“HUMANKIND CANNOT BEAR VERY MUCH REALITY”
That from T.S. Eliot’s The Four Quartets, his “answer” to the problems he raised in The Wasteland. Or at least I think it is. I didn’t understand The Wasteland the first time I read it, and my comprehension hasn’t improved much since.
Few lines capture the central neurosis of our age better. Our relationship to reality is not an uncompromised one. It is tarnished, marked by sin, and the refusal to bear responsibility for our actions in it. At the end of C.S. Lewis’s The Great Divorce, Lewis wakes in a fit of horror because he has seen a glimpse of the reality beneath the shadows, the fixed eternal that is the accumulation of a million choices distended through time, and he cannot bear the sight. God, we hear in those pages, is the Fact to whom the universe answers, and the Fact on which all other facts depend. It is a point worth contemplating.
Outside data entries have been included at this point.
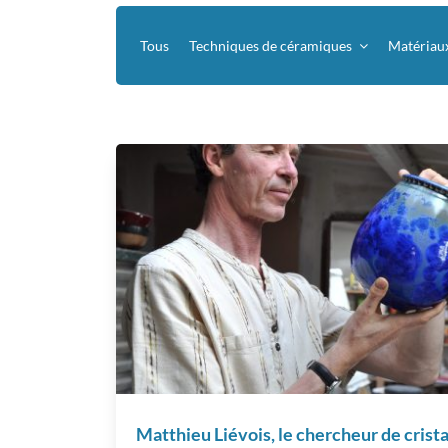
Tous
Techniques de céramiques
Matériau
Matthieu Liévois, le chercheur de crist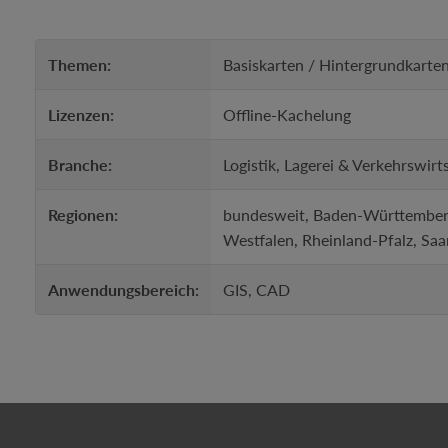
Themen:
Basiskarten / Hintergrundkart
Lizenzen:
Offline-Kachelung
Branche:
Logistik, Lagerei & Verkehrswir
Regionen:
bundesweit, Baden-Württemberg
Westfalen, Rheinland-Pfalz, Saa
Anwendungsbereich:
GIS, CAD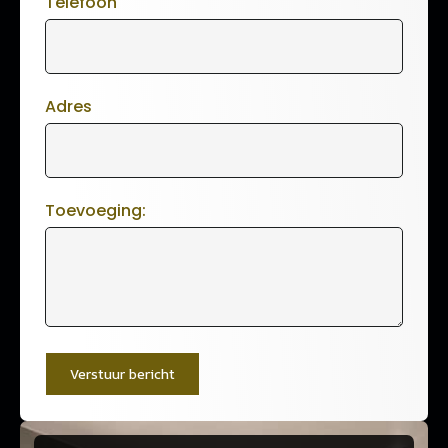
Telefoon
Adres
Toevoeging:
Verstuur bericht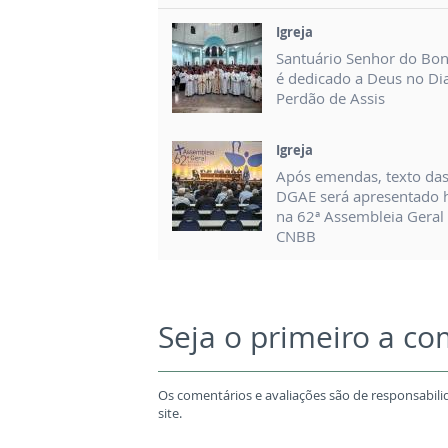
Igreja
Santuário Senhor do Bo
é dedicado a Deus no Di
Perdão de Assis
Igreja
Após emendas, texto da
DGAE será apresentado 
na 62ª Assembleia Geral
CNBB
Seja o primeiro a c
Os comentários e avaliações são de responsabili
site.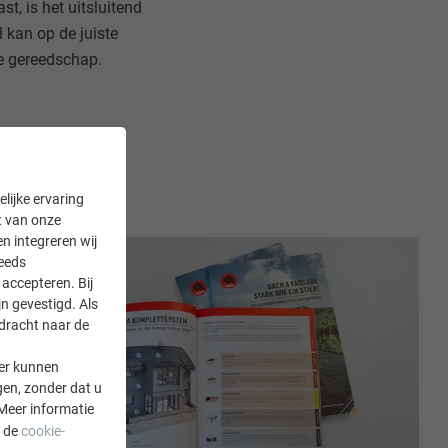
, is het uitsluitend
 kan op de juiste
e gereedschap.
lijke ervaring
it van onze
en integreren wij
teeds
accepteren. Bij
n gevestigd. Als
rdracht naar de
er kunnen
gen, zonder dat u
Meer informatie
a de
cookie-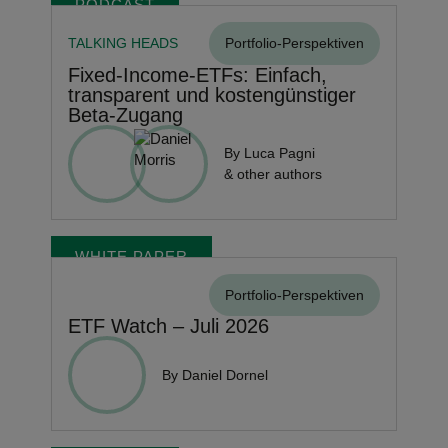
PODCAST
TALKING HEADS
Portfolio-Perspektiven
Fixed-Income-ETFs: Einfach,
transparent und kostengünstiger
Beta-Zugang
By Luca Pagni
& other authors
WHITE PAPER
Portfolio-Perspektiven
ETF Watch – Juli 2026
By Daniel Dornel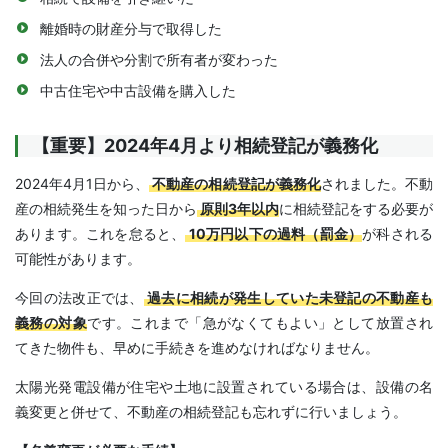
離婚時の財産分与で取得した
法人の合併や分割で所有者が変わった
中古住宅や中古設備を購入した
【重要】2024年4月より相続登記が義務化
2024年4月1日から、
不動産の相続登記が義務化
されました。不動
産の相続発生を知った日から
原則3年以内
に相続登記をする必要が
あります。これを怠ると、
10万円以下の過料（罰金）
が科される
可能性があります。
今回の法改正では、
過去に相続が発生していた未登記の不動産も
義務の対象
です。これまで「急がなくてもよい」として放置され
てきた物件も、早めに手続きを進めなければなりません。
太陽光発電設備が住宅や土地に設置されている場合は、設備の名
義変更と併せて、不動産の相続登記も忘れずに行いましょう。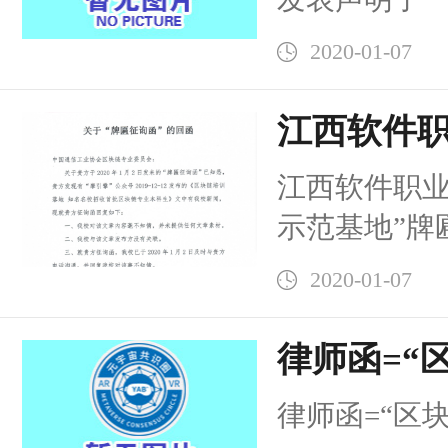
2020-01-07
江西软件
函“区块链
江西软件职业
宜
示范基地”牌
2020-01-07
律师函=“
冒牌匾
律师函=“区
My own generation, the “millenials,” love to talk about being “authentic.” And well we should, for whatever else happens, we cannot fail in honesty or veracity to that which we are—in Christ.
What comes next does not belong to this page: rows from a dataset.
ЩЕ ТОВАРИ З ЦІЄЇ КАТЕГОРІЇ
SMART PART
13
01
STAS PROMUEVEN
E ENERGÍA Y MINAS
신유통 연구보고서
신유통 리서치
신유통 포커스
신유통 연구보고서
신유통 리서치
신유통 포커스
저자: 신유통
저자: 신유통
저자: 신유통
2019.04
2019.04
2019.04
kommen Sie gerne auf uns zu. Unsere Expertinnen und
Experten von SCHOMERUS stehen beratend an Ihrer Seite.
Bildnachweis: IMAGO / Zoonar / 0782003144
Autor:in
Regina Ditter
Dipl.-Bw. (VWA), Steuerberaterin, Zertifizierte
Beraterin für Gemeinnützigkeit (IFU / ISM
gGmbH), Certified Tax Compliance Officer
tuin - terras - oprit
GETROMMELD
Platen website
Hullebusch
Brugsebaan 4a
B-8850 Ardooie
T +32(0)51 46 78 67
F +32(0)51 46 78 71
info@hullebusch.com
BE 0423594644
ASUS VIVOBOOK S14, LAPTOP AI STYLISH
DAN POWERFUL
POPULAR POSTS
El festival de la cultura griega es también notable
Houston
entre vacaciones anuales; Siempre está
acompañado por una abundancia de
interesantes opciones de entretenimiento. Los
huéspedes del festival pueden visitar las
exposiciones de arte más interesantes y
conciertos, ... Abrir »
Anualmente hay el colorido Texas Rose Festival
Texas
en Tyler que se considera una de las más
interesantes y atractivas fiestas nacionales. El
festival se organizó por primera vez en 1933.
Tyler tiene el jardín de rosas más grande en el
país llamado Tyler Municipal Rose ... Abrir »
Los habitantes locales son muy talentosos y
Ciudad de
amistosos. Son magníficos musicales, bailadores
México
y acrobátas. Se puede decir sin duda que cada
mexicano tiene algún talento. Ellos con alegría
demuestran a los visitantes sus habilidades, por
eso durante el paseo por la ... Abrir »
But as Eliot reminds us, authenticity isn’t easy. Rather, it is the most difficult thing of all. Acknowledging the reality of who we are is the sort of enterprise that will inevitably fail unless aided by grace. The moment we claim to “know ourselves” is precisely the moment when we are most prone to self-deception, especially if that knowledge is not mediated to us by the Word of God.
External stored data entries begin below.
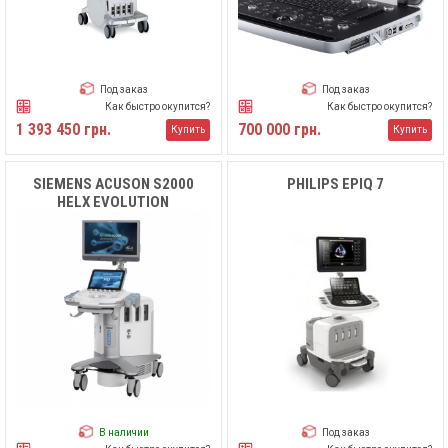
Под заказ
Под заказ
Как быстро окупится?
Как быстро окупится?
1 393 450 грн.
700 000 грн.
Купить
Купить
SIEMENS ACUSON S2000
PHILIPS EPIQ 7
HELX EVOLUTION
В наличии
Под заказ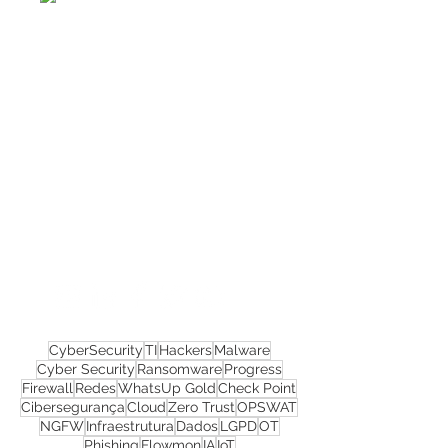
Confira todos os
materiais gratuitos
Nos acompanhe nas
redes sociais!
CyberSecurity
TI
Hackers
Malware
Cyber Security
Ransomware
Progress
Firewall
Redes
WhatsUp Gold
Check Point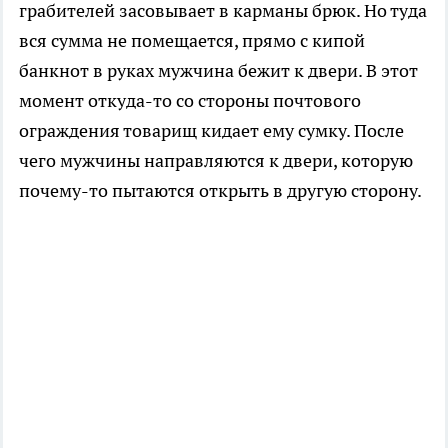
грабителей засовывает в карманы брюк. Но туда
вся сумма не помещается, прямо с кипой
банкнот в руках мужчина бежит к двери. В этот
момент откуда-то со стороны почтового
ограждения товарищ кидает ему сумку. После
чего мужчины направляются к двери, которую
почему-то пытаются открыть в другую сторону.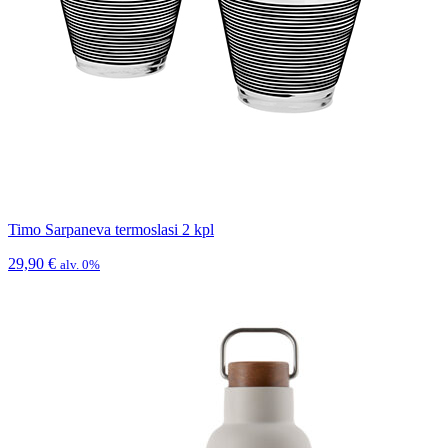
Timo Sarpaneva termoslasi 2 kpl
29,90
€
alv. 0%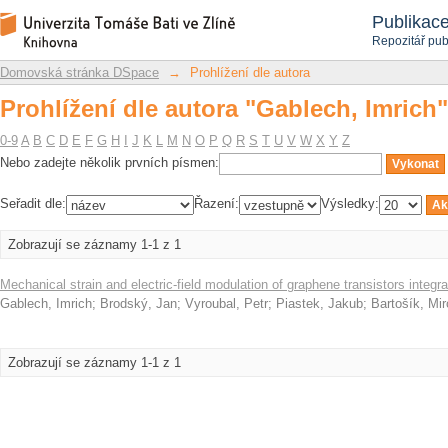
Prohlížení dle autora "Gablech, Imrich"
Repozitář DSpace/Manakin
Publikac
Repozitář pub
Domovská stránka DSpace
→
Prohlížení dle autora
Prohlížení dle autora "Gablech, Imrich"
0-9
A
B
C
D
E
F
G
H
I
J
K
L
M
N
O
P
Q
R
S
T
U
V
W
X
Y
Z
Nebo zadejte několik prvních písmen:
Seřadit dle:
Řazení:
Výsledky:
Zobrazují se záznamy 1-1 z 1
Mechanical strain and electric-field modulation of graphene transistors inte
Gablech, Imrich
;
Brodský, Jan
;
Vyroubal, Petr
;
Piastek, Jakub
;
Bartošík, Mir
Zobrazují se záznamy 1-1 z 1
Our age is one of deep confusion about the nature and authority of reality, and one of endless amusements to help us avoid it. We are, to return to Eliot, “distracted from distraction by distraction,” working tirelessly to avoid God, our neighbors, and ourselves. No generation has been able to bear reality—ours is simply the first that has been able to construct a virtual alternative that is more to our liking.
But avoiding the truth is a fool’s game, for the Fact that we avoid is one named Love. Truth and grace have met in the person of Jesus Christ, the Beloved Disciple tells us, and inasmuch as we are in Him we will see them both in equal measure. In Him we can bear all the reality he gives to us, for He gives it to us according to our measure.